By day, I am a mild mannered programmer enjoying my work. Sometimes I get a chance to develop new stuff, but most days I delve into the arcane world of existing code. Existing code could have been written by me just yesterday, or it could be an artifact from an errant interpretation of a 1930s scholarly work. In any event, I take the same approach to untangling the myriad of obfuscations: I assume that it was written by drunk monkeys.
Background...
A while back (the 1913, I believe), there was a learned man (Borel) that conjectured that if a million monkeys typed ten hours a day, it was extremely unlikely that their output would exactly equal all the books of the richest libraries of the world; and yet, in comparison, it was even more unlikely that the laws of statistical mechanics would ever be violated, even briefly (See eoht).

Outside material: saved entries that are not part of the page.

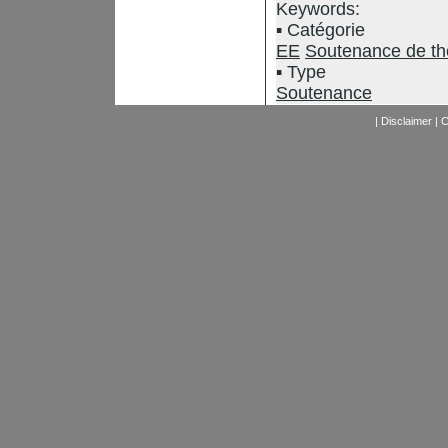
Keywords:
Catégorie
EE
Soutenance de t
Type
Soutenance
|
Disclaimer
|
C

Now, these were sober monkeys targeting archival manuscripts.
What if...
Imagine that some of those million monkeys had a celebration and amply imbibed in hard liquor during it. A moment before last call, they were whisked away into the room with the typewriters. From that time until dawn, they typed code and checked it into the repository. Miraculously, it passed QA testing the ensuing day and went to production where I work. Eventually, a corner case not covered by testing appears in production and is exposed as a bug. To eradicate the offender, I crack open the source code only to uncover the nonsensical debris previously saved by - yes, drunk monkeys.